Eppure la squadra bianconera ha avuto i suoi momenti di difficoltà, come le vittorie in rimonta nel girone di andata contro Florentia e Napoli, ma ha avuto sempre la forza di rialzarsi e far volgere i risultati a proprio favore, grazie anche a una panchina lunga e di qualità, che ha visto giocatrici come Linda Sembrandt, Aurora Galli, Valentina Cernoia, Annahita Zamanian e Lina Hurtig fare la differenza nei confronti delle avversarie. Questo almeno in Italia.

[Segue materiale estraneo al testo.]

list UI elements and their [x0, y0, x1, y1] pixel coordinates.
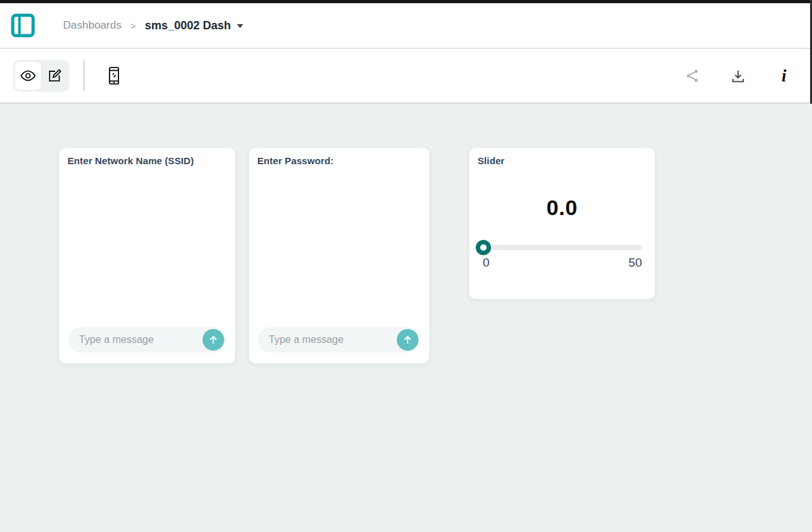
- slider-track[interactable]: [476, 245, 642, 250]
- edit-pencil-icon: [46, 67, 63, 84]
- window-top-border: [0, 0, 812, 3]
- widget-slider-card: Slider 0.0 0 50: [469, 148, 655, 299]
- widget-ssid-card: Enter Network Name (SSID): [59, 148, 235, 363]
- breadcrumb-separator: >: [131, 20, 136, 31]
- slider-thumb[interactable]: [476, 240, 491, 255]
- toolbar-divider: [83, 60, 85, 91]
- info-button[interactable]: i: [770, 62, 798, 90]
- mobile-preview-button[interactable]: [100, 62, 128, 90]
- arrow-up-icon: [402, 335, 413, 345]
- dashboard-title-dropdown[interactable]: sms_0002 Dash: [145, 19, 243, 32]
- edit-mode-button[interactable]: [42, 62, 68, 90]
- dashboard-title: sms_0002 Dash: [145, 19, 231, 32]
- slider-min-label: 0: [476, 256, 490, 270]
- slider-max-label: 50: [629, 256, 642, 270]
- eye-view-icon: [20, 67, 36, 84]
- arrow-up-icon: [208, 335, 218, 345]
- password-message-input[interactable]: [258, 334, 397, 346]
- view-mode-button[interactable]: [15, 62, 41, 90]
- app-header: Dashboards > sms_0002 Dash: [0, 3, 812, 49]
- message-input-row: [258, 327, 420, 353]
- download-icon: [730, 67, 746, 84]
- sidebar-layout-icon: [11, 13, 35, 38]
- ssid-send-button[interactable]: [203, 329, 224, 351]
- view-edit-toggle: [13, 60, 69, 92]
- mobile-phone-icon: [106, 66, 122, 85]
- breadcrumb-dashboards-link[interactable]: Dashboards: [63, 19, 122, 32]
- widget-title: Enter Password:: [249, 148, 429, 166]
- share-icon: [685, 68, 700, 83]
- message-input-row: [68, 327, 226, 353]
- dashboard-canvas: Enter Network Name (SSID) Enter Password…: [0, 104, 812, 532]
- slider-value: 0.0: [469, 195, 655, 220]
- slider-control: [476, 240, 642, 255]
- widget-title: Slider: [469, 148, 655, 166]
- dashboard-toolbar: i: [0, 49, 812, 104]
- dashboard-page: Dashboards > sms_0002 Dash: [0, 0, 812, 532]
- download-button[interactable]: [724, 62, 752, 90]
- chevron-down-icon: [237, 24, 243, 28]
- toolbar-right-group: i: [678, 62, 798, 90]
- breadcrumb: Dashboards > sms_0002 Dash: [63, 19, 243, 32]
- share-button[interactable]: [678, 62, 706, 90]
- menu-toggle-button[interactable]: [11, 13, 35, 38]
- password-send-button[interactable]: [397, 329, 418, 351]
- ssid-message-input[interactable]: [68, 334, 203, 346]
- info-icon: i: [781, 67, 787, 85]
- widget-title: Enter Network Name (SSID): [59, 148, 235, 166]
- widget-password-card: Enter Password:: [249, 148, 429, 363]
- slider-range-labels: 0 50: [476, 256, 642, 270]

Purtroppo la stagione della Juventus ha due nei, uno più piccolo e uno a mio avviso più grande: il primo neo riguarda l’eliminazione ai sedicesimi di finale dalla UEFA Womens’ Champions League. È vero che l’urna ti aveva punito assegnandoti come avversario il più duro in assoluto, ovvero il Lione che ha dominato in Europa negli ultimi cinque anni, ma nella gara di andata avevi comunque fermato il risultato sul 2-3 per le ospiti e questo aveva dato un barlume di speranza per il ritorno: questo barlume però si è spento sotto i colpi di Melvine Malard, Janice Cayman e Dzsenifer Marozsán che hanno fissato il risultato su un 3-0 senza appello. Vedremo ora cosa succederà con la nuova formula della Women’s Champions League e se le bianconere avranno più possibilità di andare avanti nella competizione europea.
Il neo più grande a mio avviso è però quello della Coppa Italia Femminile, competizione assolutamente alla portata delle juventine: dopo le nette vittorie in trasferta contro Pink Bari e Pomigliano era arrivato il doppio confronto contro l’Empoli, che aveva visto la squadra toscana sfiorare l’impresa in casa con un rocambolesco 4-5 per poi perdere nettamente a Vinovo con un 5-0 senza appello. La doppia semifinale contro la Roma di Betty Bavagnoli ha però avuto un esito infausto per la Juve: prima la sconfitta di misura nella capitale con le reti di Serturini e Thomas (intervallate dalla rete di Hurtig per il momentaneo pareggio) e poi la vittoria, inutile ai fini dell’approdo in finale, con le reti di Pedersen, Girelli e Gama che hanno risposto alle marcature di Thomas e Lazaro ma che non hanno permesso alla squadra di casa di giocarsi il trofeo contro il Milan, la squadra con cui le bianconere hanno lottato quest’anno per conquistarsi lo scudetto.
Certo, bisogna aggiungere che la Juventus è riuscita quest’anno a portarsi a casa anche la Supercoppa Femminile, battendo la Fiorentina con un risultato all’inglese figlio della doppietta di una scatenata Barbara Bonansea, ma mai come quest’anno si è avuta la sensazione di una squadra troppo forte per il campionato italiano, come se giocasse quasi un campionato a parte, e troppo debole invece per la vetrina europea. Vediamo se il fascino del brand e il professionismo porterà la Vecchia Signora a essere più appetibile per le grandi campionesse (italiane e non) e se altri giovani talenti vestiranno la maglia bianconera per portarla a nuovi successi. Il futuro (juventino e di tutto il calcio femminile) è tutto da scrivere.